Aim of the task » Do any lines in the data below contain "einen"? If so, copy every one of them.
Data shown Start Marker
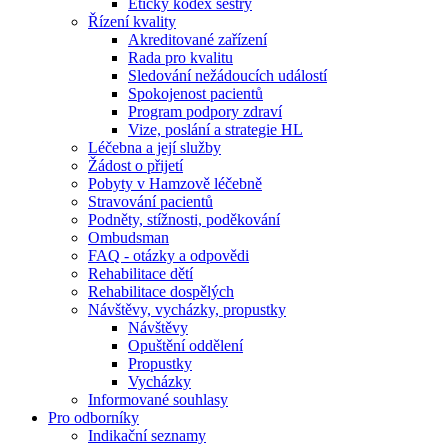
Etický kodex sestry
Řízení kvality
Akreditované zařízení
Rada pro kvalitu
Sledování nežádoucích událostí
Spokojenost pacientů
Program podpory zdraví
Vize, poslání a strategie HL
Léčebna a její služby
Žádost o přijetí
Pobyty v Hamzově léčebně
Stravování pacientů
Podněty, stížnosti, poděkování
Ombudsman
FAQ - otázky a odpovědi
Rehabilitace dětí
Rehabilitace dospělých
Návštěvy, vycházky, propustky
Návštěvy
Opuštění oddělení
Propustky
Vycházky
Informované souhlasy
Pro odborníky
Indikační seznamy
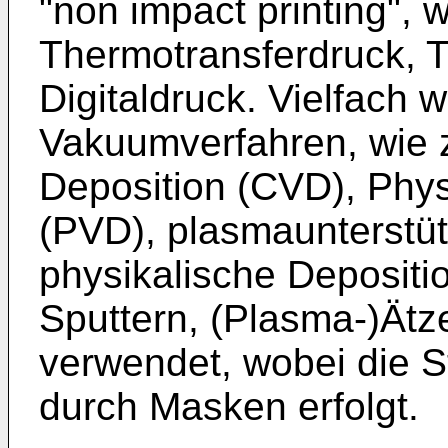
"non impact printing", 
Thermotransferdruck, T
Digitaldruck. Vielfach
Vakuumverfahren, wie 
Deposition (CVD), Phys
(PVD), plasmaunterstü
physikalische Deposit
Sputtern, (Plasma-)Ät
verwendet, wobei die S
durch Masken erfolgt.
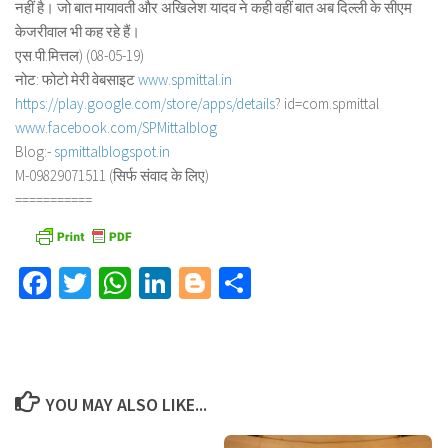
नहीं है। जो बात मायावती और अखिलेश यादव ने कही वहीं बात अब दिल्ली के सीएम
केजरीवाल भी कह रहे हैं।
एस.पी.मित्तल) (08-05-19)
नोट: फोटो मेरी वेबसाइट
www.spmittal.in
https://play.google.com/store/
apps/details
? id=com.spmittal
www.facebook.com/SPMittalblog
Blog:-
spmittalblogspot.in
M-09829071511 (सिर्फ संवाद के लिए)
===========
Facebook
Twitter
WhatsApp
LinkedIn
Blogger
Share
YOU MAY ALSO LIKE...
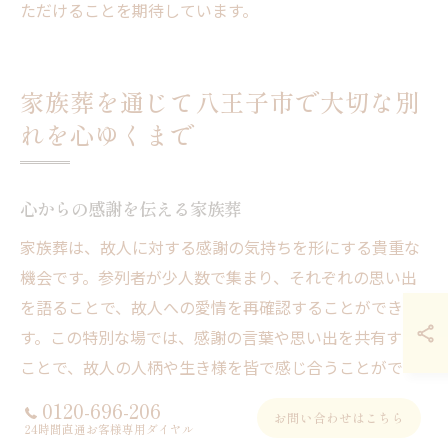
ただけることを期待しています。
家族葬を通じて八王子市で大切な別
れを心ゆくまで
心からの感謝を伝える家族葬
家族葬は、故人に対する感謝の気持ちを形にする貴重な
機会です。参列者が少人数で集まり、それぞれの思い出
を語ることで、故人への愛情を再確認することができま
す。この特別な場では、感謝の言葉や思い出を共有する
ことで、故人の人柄や生き様を皆で感じ合うことがで
き、より深いつながりが生まれます。八王子市の家族葬
0120-696-206
お問い合わせはこちら
では、地域に根ざした葬儀社がこの瞬間を支え、個々の
24時間直通お客様専用ダイヤル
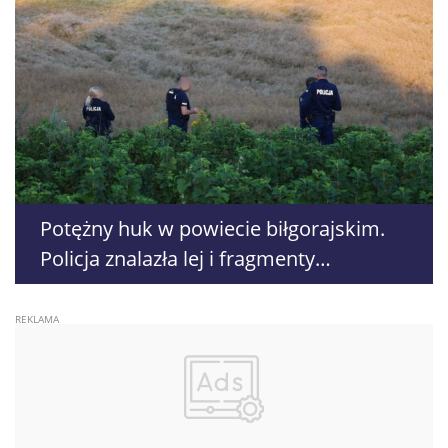
Potężny huk w powiecie biłgorajskim.
Policja znalazła lej i fragmenty
niezidentyfikowanego obiektu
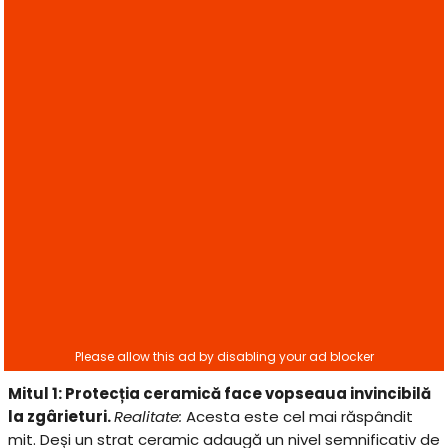
Mitul 1: Protecția ceramică face vopseaua invincibilă
la zgârieturi.
Realitate:
Acesta este cel mai răspândit
mit. Deși un strat ceramic adaugă un nivel semnificativ de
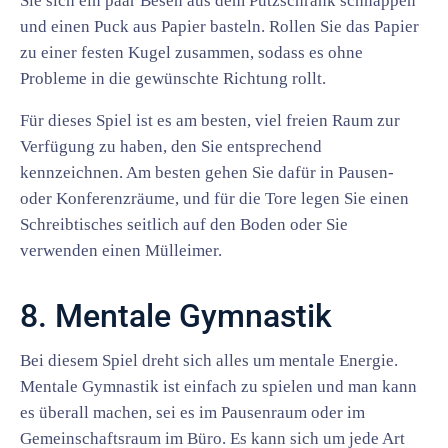
Sie sich ein paar Besen aus dem Putzschrank schnappen
und einen Puck aus Papier basteln. Rollen Sie das Papier
zu einer festen Kugel zusammen, sodass es ohne
Probleme in die gewünschte Richtung rollt.
Für dieses Spiel ist es am besten, viel freien Raum zur
Verfügung zu haben, den Sie entsprechend
kennzeichnen. Am besten gehen Sie dafür in Pausen-
oder Konferenzräume, und für die Tore legen Sie einen
Schreibtisches seitlich auf den Boden oder Sie
verwenden einen Mülleimer.
8. Mentale Gymnastik
Bei diesem Spiel dreht sich alles um mentale Energie.
Mentale Gymnastik ist einfach zu spielen und man kann
es überall machen, sei es im Pausenraum oder im
Gemeinschaftsraum im Büro. Es kann sich um jede Art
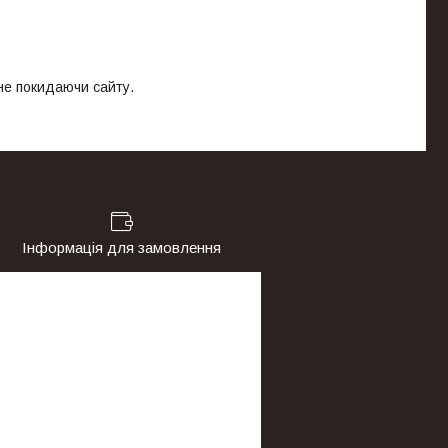
 не покидаючи сайту.
Інформація для замовлення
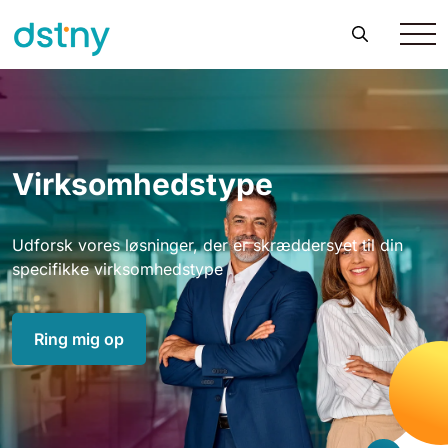
Virksomhedstype
Udforsk vores løsninger, der er skræddersyet til din
specifikke virksomhedstype
Ring mig op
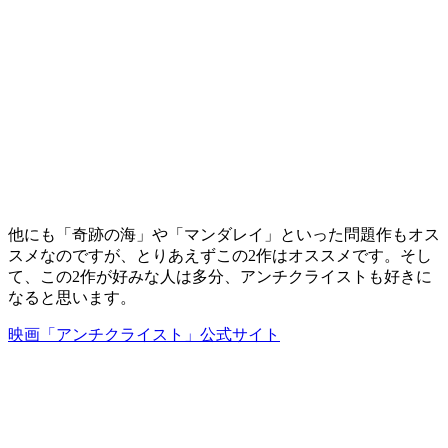
他にも「奇跡の海」や「マンダレイ」といった問題作もオス
スメなのですが、とりあえずこの2作はオススメです。そし
て、この2作が好みな人は多分、アンチクライストも好きに
なると思います。
映画「アンチクライスト」公式サイト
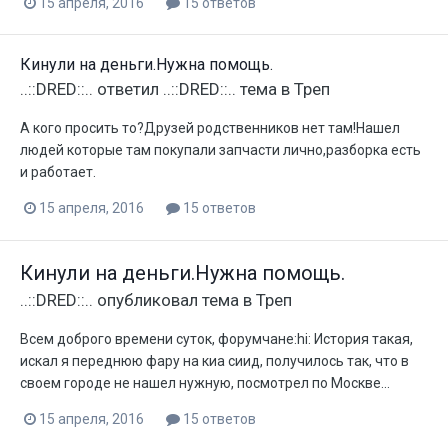
15 апреля, 2016
15 ответов
Кинули на деньги.Нужна помощь.
..::DRED::..
ответил
..::DRED::..
тема в
Треп
А кого просить то?Друзей родственников нет там!Нашел
людей которые там покупали запчасти лично,разборка есть
и работает.
15 апреля, 2016
15 ответов
Кинули на деньги.Нужна помощь.
..::DRED::..
опубликовал тема в
Треп
Всем доброго времени суток, форумчане:hi: История такая,
искал я переднюю фару на киа сиид, получилось так, что в
своем городе не нашел нужную, посмотрел по Москве...
15 апреля, 2016
15 ответов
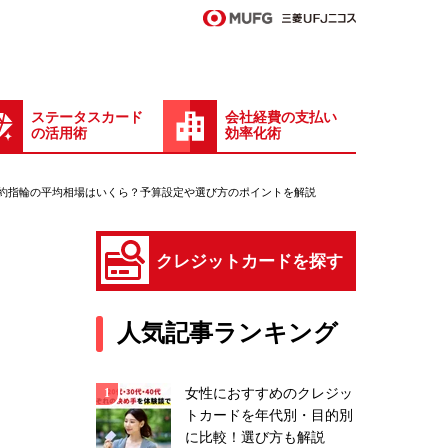
ステータスカード
会社経費の支払い
の活用術
効率化術
約指輪の平均相場はいくら？予算設定や選び方のポイントを解説
クレジットカードを探す
人気記事ランキング
女性におすすめのクレジッ
トカードを年代別・目的別
に比較！選び方も解説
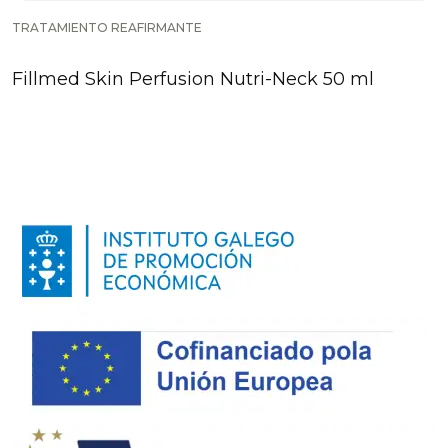
TRATAMIENTO REAFIRMANTE
Fillmed Skin Perfusion Nutri-Neck 50 ml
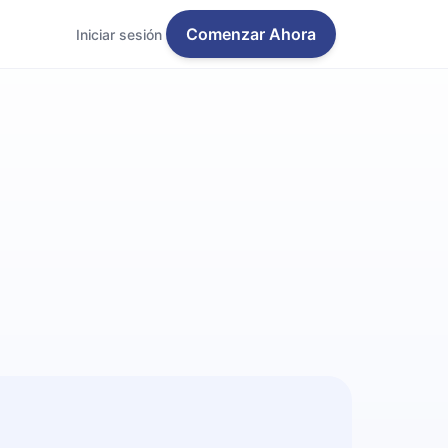
Comenzar Ahora
Iniciar sesión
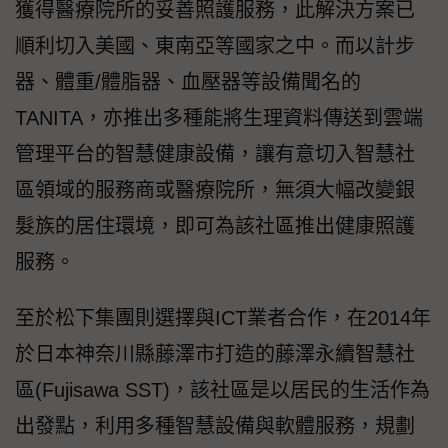
獲得醫療院所的妥善照護服務，此解決方案已
順利切入美國、東南亞等國家之中。而以計步
器、體重/體脂器、血壓器等設備聞名的
TANITA，亦推出多種能將生理資料傳送到雲端
管理平台的智慧健康設備，讓有意切入智慧社
區領域的服務商或醫療院所，無須大幅改變銀
髮族的居住環境，即可為該社區推出健康照護
服務。
至於松下集團則選擇與ICT業者合作，在2014年
於日本神奈川縣藤澤市打造的藤澤永續智慧社
區(Fujisawa SST)，該社區是以居民的生活作為
出發點，利用多種智慧設備與軟體服務，規劃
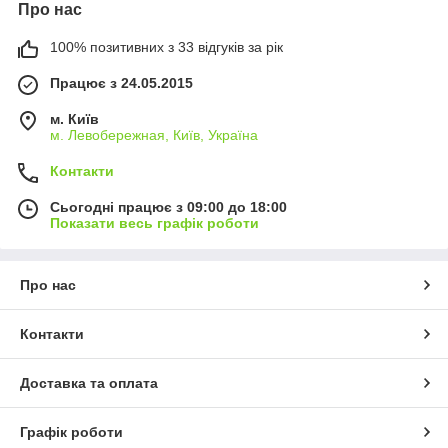
Про нас
100% позитивних з 33 відгуків за рік
Працює з 24.05.2015
м. Київ
м. Левобережная, Київ, Україна
Контакти
Сьогодні працює з 09:00 до 18:00
Показати весь графік роботи
Про нас
Контакти
Доставка та оплата
Графік роботи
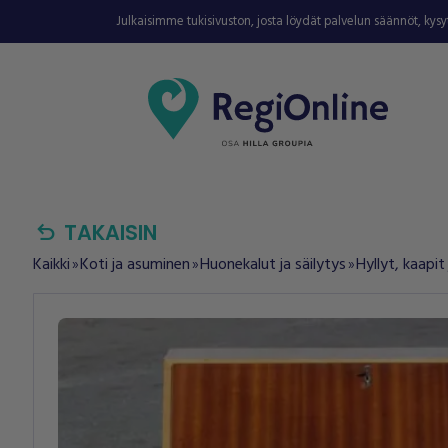
Julkaisimme tukisivuston, josta löydät palvelun säännöt, kys
undo
TAKAISIN
Kaikki
Koti ja asuminen
Huonekalut ja säilytys
Hyllyt, kaapit
double_arrow
double_arrow
double_arrow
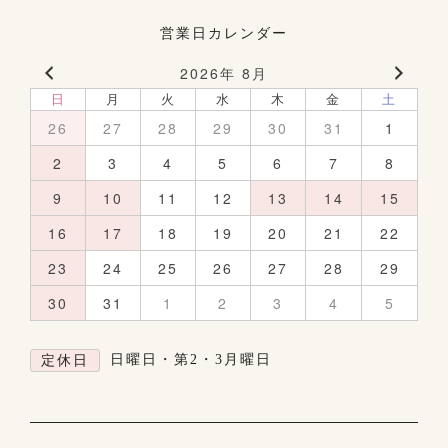
営業日カレンダー
2026年 8月
日
月
火
水
木
金
土
26
27
28
29
30
31
1
2
3
4
5
6
7
8
9
10
11
12
13
14
15
16
17
18
19
20
21
22
23
24
25
26
27
28
29
30
31
1
2
3
4
5
日曜日・第2・3月曜日
定休日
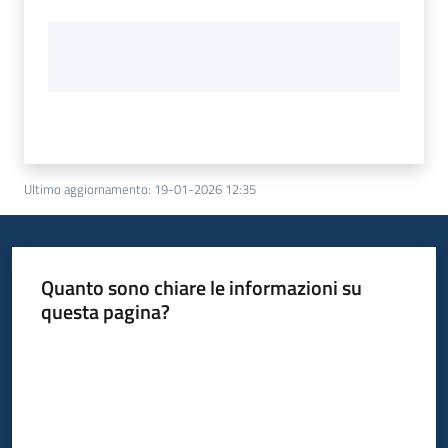
Ultimo aggiornamento
:
19-01-2026 12:35
Quanto sono chiare le informazioni su
questa pagina?
Valuta da 1 a 5 stelle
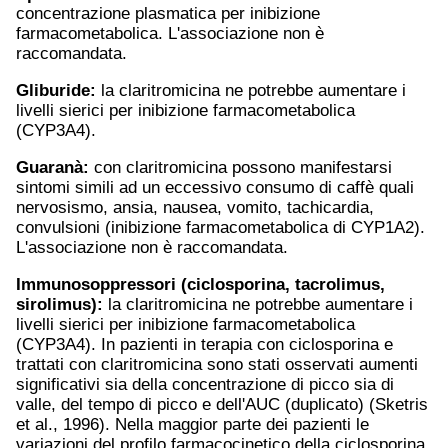
concentrazione plasmatica per inibizione
farmacometabolica. L'associazione non è
raccomandata.
Gliburide:
la claritromicina ne potrebbe aumentare i
livelli sierici per inibizione farmacometabolica
(CYP3A4).
Guaranà:
con claritromicina possono manifestarsi
sintomi simili ad un eccessivo consumo di caffè quali
nervosismo, ansia, nausea, vomito, tachicardia,
convulsioni (inibizione farmacometabolica di CYP1A2).
L'associazione non è raccomandata.
Immunosoppressori (ciclosporina,
tacrolimus
,
sirolimus):
la claritromicina ne potrebbe aumentare i
livelli sierici per inibizione farmacometabolica
(CYP3A4). In pazienti in terapia con ciclosporina e
trattati con claritromicina sono stati osservati aumenti
significativi sia della concentrazione di picco sia di
valle, del tempo di picco e dell'AUC (duplicato) (Sketris
et al., 1996). Nella maggior parte dei pazienti le
variazioni del profilo farmacocinetico della ciclosporina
Data shown End Marker
Problem solution »
und einen Puck aus Papier basteln. Rollen Sie das Papier
oder Konferenzräume, und für die Tore legen Sie einen
verwenden einen Mülleimer.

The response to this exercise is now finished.